Смогу ли я, не считаясь (с чужим расчетом) быть с Вами тем, кто я есмь. Вы в начале безмерности.
* * *
Помните, что Вы должны быть мне неким духовным оплотом. «Там, где все содержание, нет формы» — это Вы обо мне сказали. И вот, эта встреча чужого отсутствия (сплошной формы) с моим присутствием (содержанием) — словом, в Б<ерлине> у меня много неоконченных счетов, я должна иметь в Вас союзника, некий оплот против собств<енной> безмерности (хотя бы стихии Бессонницы!) Стихи мои от людей не оплот, это открытые ворота, в которые каждый волен. Я должна знать, что я вся в Вас дома, что мне другого дома не нужно.
(Вы наверное думаете, что я страшно торгуюсь: и собакой (слепого!) будь, и оплотом (сильного!) будь. Деточка, м. б. все выйдет по-другому, и я от Вас буду искать оплота?! — Шучу. —)

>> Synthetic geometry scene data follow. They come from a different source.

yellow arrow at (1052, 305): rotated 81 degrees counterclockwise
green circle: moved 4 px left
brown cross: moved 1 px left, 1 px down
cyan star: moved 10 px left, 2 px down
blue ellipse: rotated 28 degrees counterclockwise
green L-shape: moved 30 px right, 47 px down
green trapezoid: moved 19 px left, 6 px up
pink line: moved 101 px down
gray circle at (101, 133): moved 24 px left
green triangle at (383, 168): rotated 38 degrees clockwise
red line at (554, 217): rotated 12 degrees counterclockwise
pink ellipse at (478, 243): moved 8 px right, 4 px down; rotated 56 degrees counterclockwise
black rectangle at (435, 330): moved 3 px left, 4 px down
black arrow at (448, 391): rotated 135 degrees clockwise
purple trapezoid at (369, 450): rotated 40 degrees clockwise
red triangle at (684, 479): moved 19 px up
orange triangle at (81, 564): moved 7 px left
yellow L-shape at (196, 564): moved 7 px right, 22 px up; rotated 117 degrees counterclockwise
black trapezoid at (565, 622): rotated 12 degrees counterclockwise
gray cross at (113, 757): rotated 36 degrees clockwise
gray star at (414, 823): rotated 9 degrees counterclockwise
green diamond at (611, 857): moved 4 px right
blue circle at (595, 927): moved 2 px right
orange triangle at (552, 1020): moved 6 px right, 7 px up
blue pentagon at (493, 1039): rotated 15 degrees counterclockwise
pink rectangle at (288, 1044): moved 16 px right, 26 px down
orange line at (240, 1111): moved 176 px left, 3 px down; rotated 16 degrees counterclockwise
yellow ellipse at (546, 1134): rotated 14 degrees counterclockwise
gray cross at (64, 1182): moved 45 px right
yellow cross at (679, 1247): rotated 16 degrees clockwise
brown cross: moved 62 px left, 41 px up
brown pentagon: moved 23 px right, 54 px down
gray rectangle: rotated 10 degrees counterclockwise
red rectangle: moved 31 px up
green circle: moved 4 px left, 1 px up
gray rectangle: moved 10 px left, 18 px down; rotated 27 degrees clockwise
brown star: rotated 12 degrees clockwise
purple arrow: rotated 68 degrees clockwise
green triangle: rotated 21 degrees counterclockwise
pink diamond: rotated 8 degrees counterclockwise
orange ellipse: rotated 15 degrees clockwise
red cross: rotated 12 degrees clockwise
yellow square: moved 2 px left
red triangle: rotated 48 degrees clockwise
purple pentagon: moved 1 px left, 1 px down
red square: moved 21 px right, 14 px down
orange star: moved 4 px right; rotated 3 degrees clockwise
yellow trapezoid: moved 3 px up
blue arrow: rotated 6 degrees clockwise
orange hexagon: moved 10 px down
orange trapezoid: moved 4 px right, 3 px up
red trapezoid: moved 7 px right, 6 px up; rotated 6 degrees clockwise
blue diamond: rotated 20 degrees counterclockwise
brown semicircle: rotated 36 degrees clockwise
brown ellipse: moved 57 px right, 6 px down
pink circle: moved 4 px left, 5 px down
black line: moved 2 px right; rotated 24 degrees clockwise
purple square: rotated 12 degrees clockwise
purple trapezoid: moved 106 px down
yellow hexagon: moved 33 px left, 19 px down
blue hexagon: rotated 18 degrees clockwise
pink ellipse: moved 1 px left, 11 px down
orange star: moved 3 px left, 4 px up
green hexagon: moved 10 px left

Знайте, что я далеко не все Вам пишу, что хочу, и далеко еще не все хочу, что буду хотеть.
Однажды, когда мне было 17 лет, один человек говорил мне, что меня любит. — «Отыщите мой любимый камень на этом побережье», ответила я: «тогда я поверю, что Вы меня любите». Дело было в Крыму и побережье длилось на несколько верст.